王钰言   副研究员

交叉创新研究部 光电智能技术

通信地址:北京市海淀区清华大学FIT楼1-402

Email:wangyuyan@tsinghua.edu.cn

 

 

教育背景

2010.09-2015.07 清华大学 材料科学与工程 博士

2006.09-2010.06 中南大学 材料科学与工程 学士

工作履历

2021.12至今  清华大学  副研究员

2020.11-2021.12  清华大学  助理研究员

2018.09-2019.06  德国慕尼黑工业大学  洪堡学者(Humboldt Research Fellow)

2017.03-2018.08  德国雷根斯堡大学  洪堡学者(Humboldt Research Fellow)

2015.07-2020.10  北京航空航天大学物理学院  助理教授

研究领域

(1)神经拟态自旋电子器件及类脑计算

(2)光电功能材料及人工智能光计算芯片

(3)二维磁、光、电信息功能器件及片上集成

研究概况

长期从事面向高速、高密度、低功耗信息存储与处理的新型信息功能材料与器件研究,主要研究方向包括:反铁磁自旋电子学材料与器件、神经拟态光电感存算一体器件、低维信息材料与器件的多物理场调控等。

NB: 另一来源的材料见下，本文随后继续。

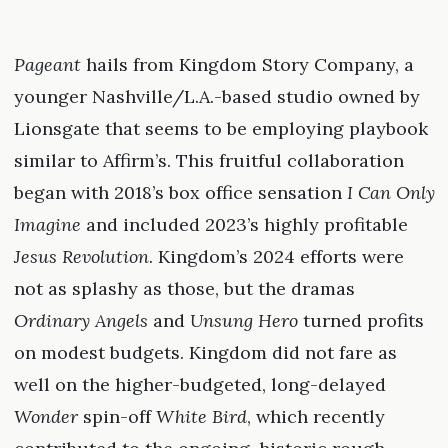
Pageant
hails from Kingdom Story Company, a
younger Nashville/L.A.-based studio owned by
Lionsgate that seems to be employing playbook
similar to Affirm’s. This fruitful collaboration
began with 2018’s box office sensation
I Can Only
Imagine
and included 2023’s highly profitable
Jesus Revolution
. Kingdom’s 2024 efforts were
not as splashy as those, but the dramas
Ordinary Angels
and
Unsung Hero
turned profits
on modest budgets. Kingdom did not fare as
well on the higher-budgeted, long-delayed
Wonder
spin-off
White Bird
, which recently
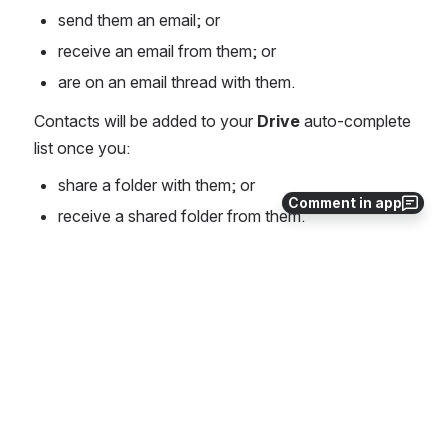
send them an email; or
receive an email from them; or
are on an email thread with them.
Contacts will be added to your 
Drive
 auto-complete 
list once you: 
share a folder with them; or
Comment in app
receive a shared folder from them.
PreVeil Organization Admins have the contacts of all 
users within their organization automatically added 
to their PreVeil contact lists.
0
0
No comments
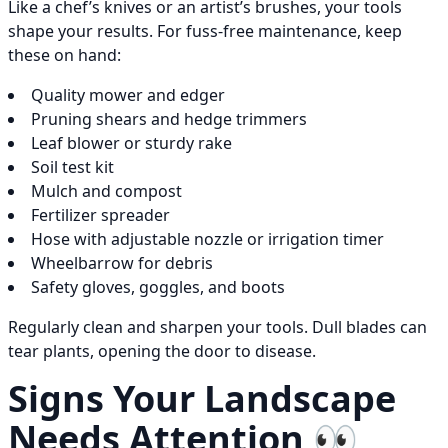
Like a chef’s knives or an artist’s brushes, your tools
shape your results. For fuss-free maintenance, keep
these on hand:
Quality mower and edger
Pruning shears and hedge trimmers
Leaf blower or sturdy rake
Soil test kit
Mulch and compost
Fertilizer spreader
Hose with adjustable nozzle or irrigation timer
Wheelbarrow for debris
Safety gloves, goggles, and boots
Regularly clean and sharpen your tools. Dull blades can
tear plants, opening the door to disease.
Signs Your Landscape
Needs Attention 👀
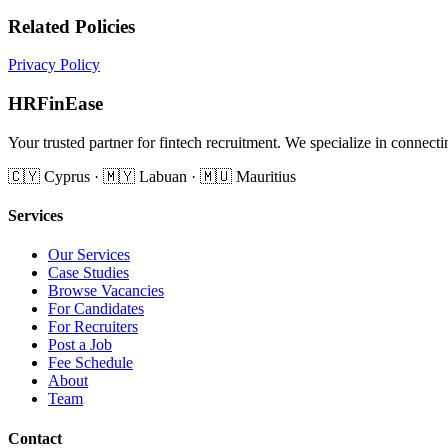
Related Policies
Privacy Policy
HRFinEase
Your trusted partner for fintech recruitment. We specialize in conne
🇨🇾 Cyprus · 🇲🇾 Labuan · 🇲🇺 Mauritius
Services
Our Services
Case Studies
Browse Vacancies
For Candidates
For Recruiters
Post a Job
Fee Schedule
About
Team
Contact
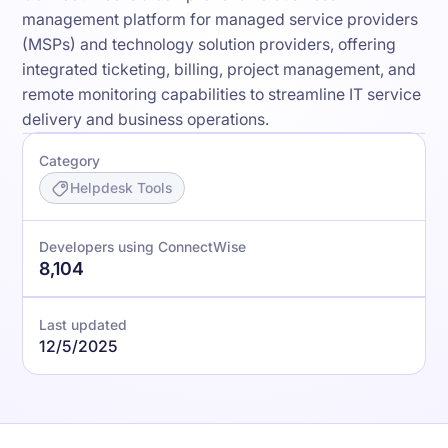
management platform for managed service providers
(MSPs) and technology solution providers, offering
integrated ticketing, billing, project management, and
remote monitoring capabilities to streamline IT service
delivery and business operations.
Category
Helpdesk Tools
Developers using ConnectWise
8,104
Last updated
12/5/2025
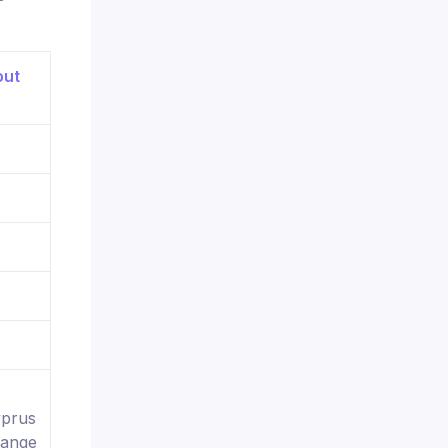
yprus
hange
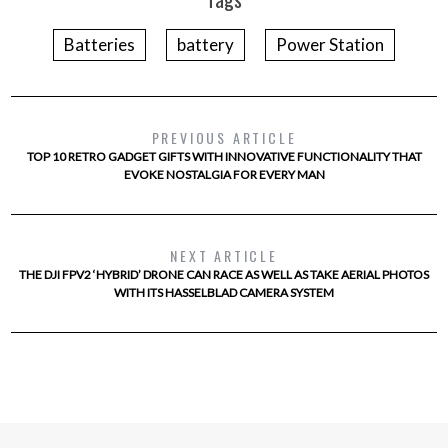
Batteries
battery
Power Station
PREVIOUS ARTICLE
TOP 10 RETRO GADGET GIFTS WITH INNOVATIVE FUNCTIONALITY THAT
EVOKE NOSTALGIA FOR EVERY MAN
NEXT ARTICLE
THE DJI FPV2 ‘HYBRID’ DRONE CAN RACE AS WELL AS TAKE AERIAL PHOTOS
WITH ITS HASSELBLAD CAMERA SYSTEM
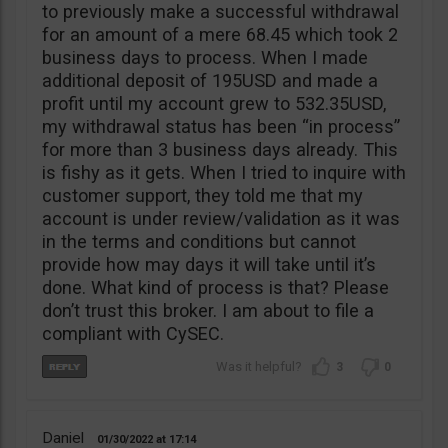
to previously make a successful withdrawal
for an amount of a mere 68.45 which took 2
business days to process. When I made
additional deposit of 195USD and made a
profit until my account grew to 532.35USD,
my withdrawal status has been “in process”
for more than 3 business days already. This
is fishy as it gets. When I tried to inquire with
customer support, they told me that my
account is under review/validation as it was
in the terms and conditions but cannot
provide how may days it will take until it’s
done. What kind of process is that? Please
don’t trust this broker. I am about to file a
compliant with CySEC.
3
0
Daniel
01/30/2022
17:14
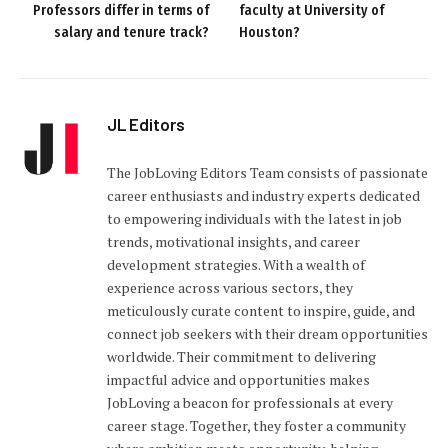
Professors differ in terms of
faculty at University of
salary and tenure track?
Houston?
JL Editors
The JobLoving Editors Team consists of passionate
career enthusiasts and industry experts dedicated
to empowering individuals with the latest in job
trends, motivational insights, and career
development strategies. With a wealth of
experience across various sectors, they
meticulously curate content to inspire, guide, and
connect job seekers with their dream opportunities
worldwide. Their commitment to delivering
impactful advice and opportunities makes
JobLoving a beacon for professionals at every
career stage. Together, they foster a community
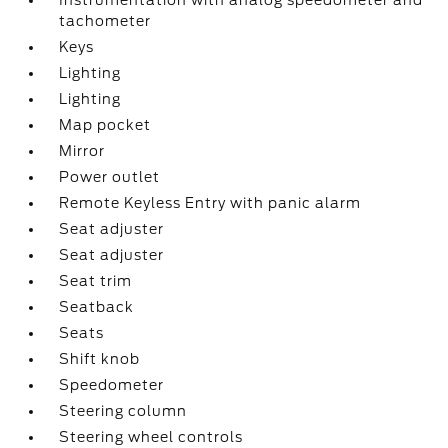
Instrumentation with analog speedometer and
tachometer
Keys
Lighting
Lighting
Map pocket
Mirror
Power outlet
Remote Keyless Entry with panic alarm
Seat adjuster
Seat adjuster
Seat trim
Seatback
Seats
Shift knob
Speedometer
Steering column
Steering wheel controls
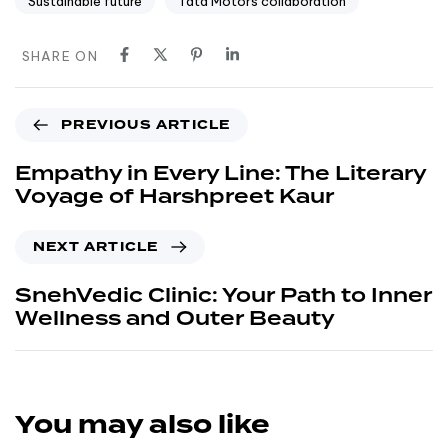
Sustainable future
Tata Motors collaboration
SHARE ON
PREVIOUS ARTICLE
Empathy in Every Line: The Literary
Voyage of Harshpreet Kaur
NEXT ARTICLE
SnehVedic Clinic: Your Path to Inner
Wellness and Outer Beauty
You may also like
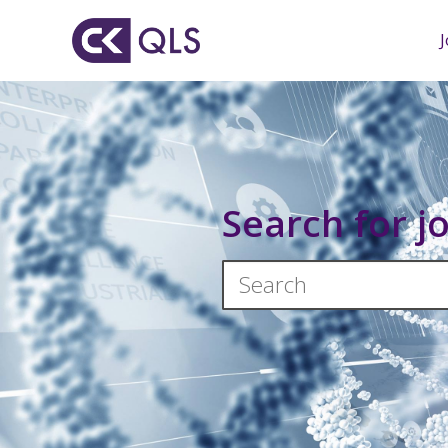
Search for j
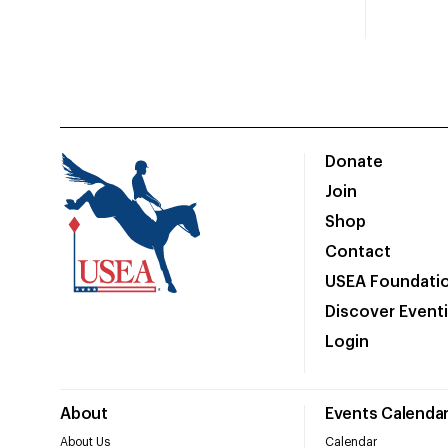
Donate
Join
Shop
Contact
USEA Foundati
Discover Event
Login
About
Events Calenda
About Us
Calendar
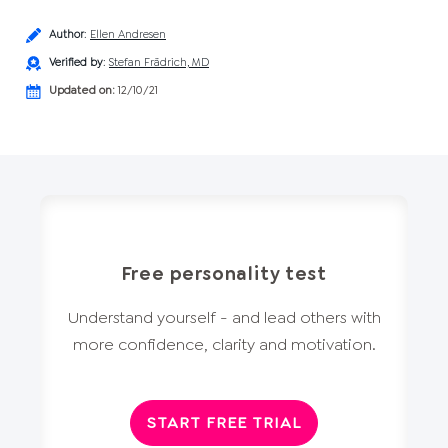
Author
:
Ellen Andresen
Verified by
:
Stefan Frädrich, MD
Updated on:
12/10/21
Free personality test
Understand yourself - and lead others with
more confidence, clarity and motivation.
START FREE TRIAL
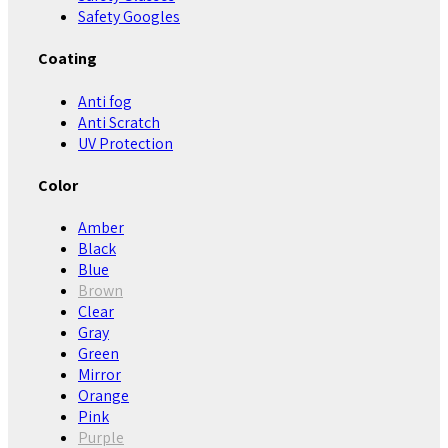
Safety Googles
Coating
Anti fog
Anti Scratch
UV Protection
Color
Amber
Black
Blue
Brown
Clear
Gray
Green
Mirror
Orange
Pink
Purple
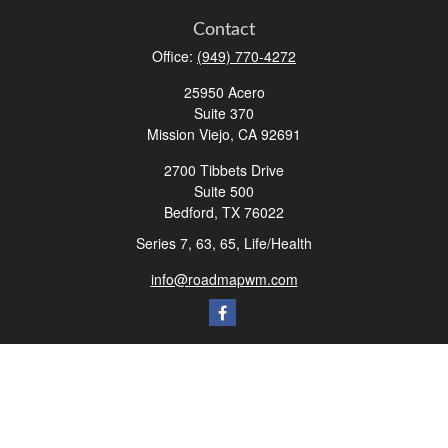
Contact
Office:
(949) 770-4272
25950 Acero
Suite 370
Mission Viejo,
CA
92691
2700 Tibbets Drive
Suite 500
Bedford,
TX
76022
Series 7, 63, 65, Life/Health
info@roadmapwm.com
Quick Links
Retirement
Investment
Estate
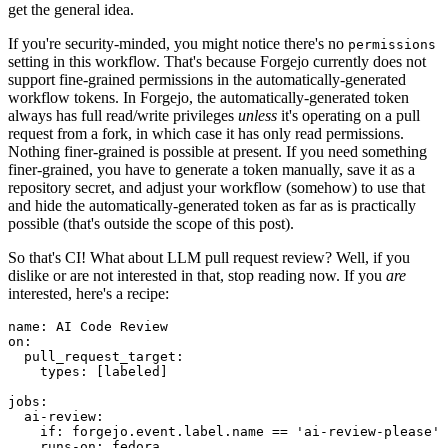
get the general idea.
If you're security-minded, you might notice there's no
permissions
setting in this workflow. That's because Forgejo currently does not
support fine-grained permissions in the automatically-generated
workflow tokens. In Forgejo, the automatically-generated token
always has full read/write privileges
unless
it's operating on a pull
request from a fork, in which case it has only read permissions.
Nothing finer-grained is possible at present. If you need something
finer-grained, you have to generate a token manually, save it as a
repository secret, and adjust your workflow (somehow) to use that
and hide the automatically-generated token as far as is practically
possible (that's outside the scope of this post).
So that's CI! What about LLM pull request review? Well, if you
dislike or are not interested in that, stop reading now. If you
are
interested, here's a recipe:
name
:
AI Code Review
on
:
pull_request_target
:
types
:
[
labeled
]
jobs
:
ai-review
:
if
:
forgejo.event.label.name == 'ai-review-please'
runs-on
:
fedora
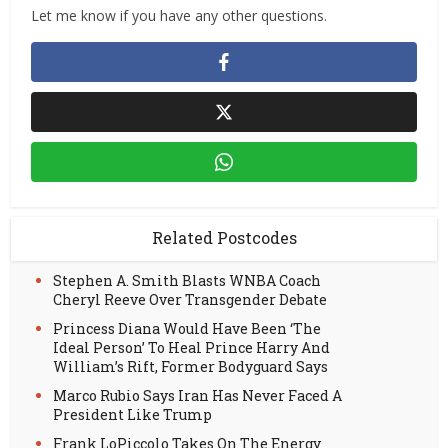
Let me know if you have any other questions.
Related Postcodes
Stephen A. Smith Blasts WNBA Coach
Cheryl Reeve Over Transgender Debate
Princess Diana Would Have Been ‘The
Ideal Person’ To Heal Prince Harry And
William’s Rift, Former Bodyguard Says
Marco Rubio Says Iran Has Never Faced A
President Like Trump
Frank LoPiccolo Takes On The Energy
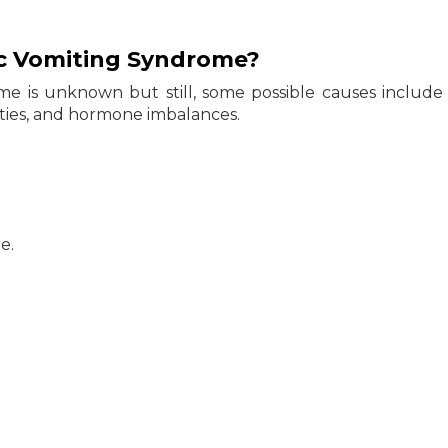
ic Vomiting Syndrome?
me is unknown but still, some possible causes include
lties, and hormone imbalances.
e.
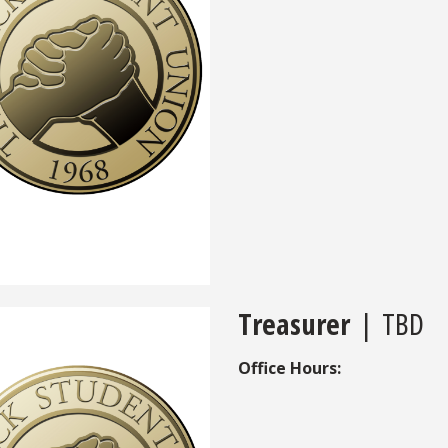
Treasurer
| TBD
Office Hours:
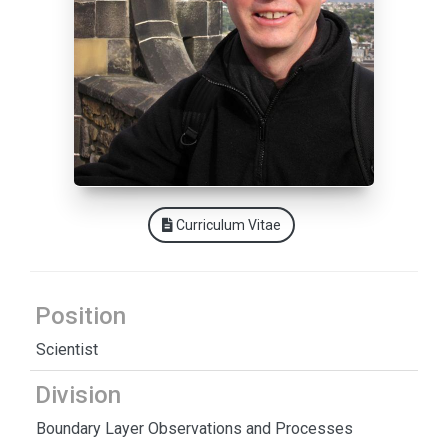
Curriculum Vitae
Position
Scientist
Division
Boundary Layer Observations and Processes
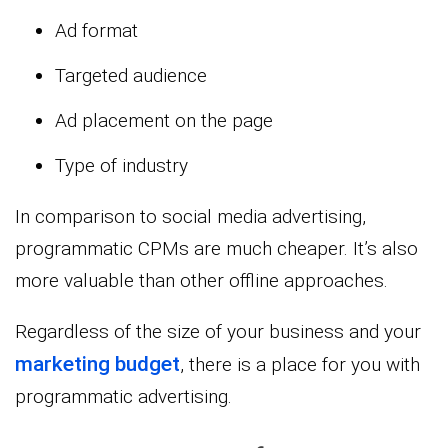
Ad format
Targeted audience
Ad placement on the page
Type of industry
In comparison to social media advertising,
programmatic CPMs are much cheaper. It’s also
more valuable than other offline approaches.
Regardless of the size of your business and your
marketing budget
, there is a place for you with
programmatic advertising.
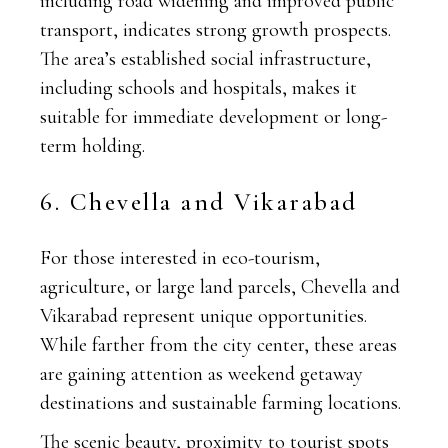
including road widening and improved public
transport, indicates strong growth prospects.
The area’s established social infrastructure,
including schools and hospitals, makes it
suitable for immediate development or long-
term holding.
6. Chevella and Vikarabad
For those interested in eco-tourism,
agriculture, or large land parcels, Chevella and
Vikarabad represent unique opportunities.
While farther from the city center, these areas
are gaining attention as weekend getaway
destinations and sustainable farming locations.
The scenic beauty, proximity to tourist spots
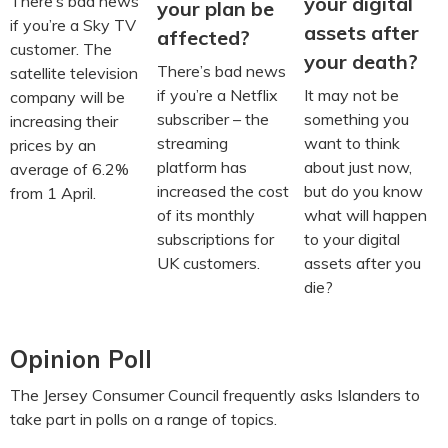
your digital
There’s bad news
your plan be
if you’re a Sky TV
assets after
affected?
customer. The
your death?
There’s bad news
satellite television
It may not be
if you’re a Netflix
company will be
something you
subscriber – the
increasing their
want to think
streaming
prices by an
about just now,
platform has
average of 6.2%
but do you know
increased the cost
from 1 April.
what will happen
of its monthly
to your digital
subscriptions for
assets after you
UK customers.
die?
Opinion Poll
The Jersey Consumer Council frequently asks Islanders to
take part in polls on a range of topics.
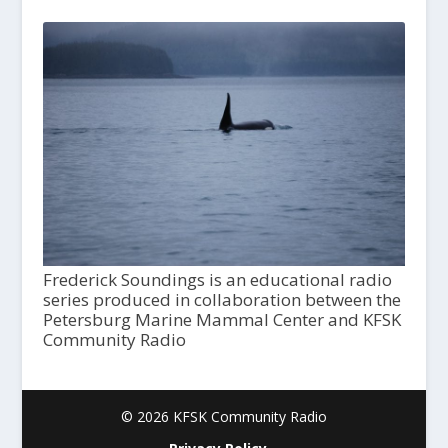
Frederick Soundings is an educational radio
series produced in collaboration between the
Petersburg Marine Mammal Center and KFSK
Community Radio
© 2026 KFSK Community Radio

主持国家自然科学基金重大项目、面上项目和国家重点研发课题,参与新一代人工智能国家科技重大专项等,在Nature Nanotechnology,Nature Electronics,Nature Communications,Science Advances,Physical Review Letters,Advanced Materials等领域权威期刊发表论文60余篇,并获多项授权专利。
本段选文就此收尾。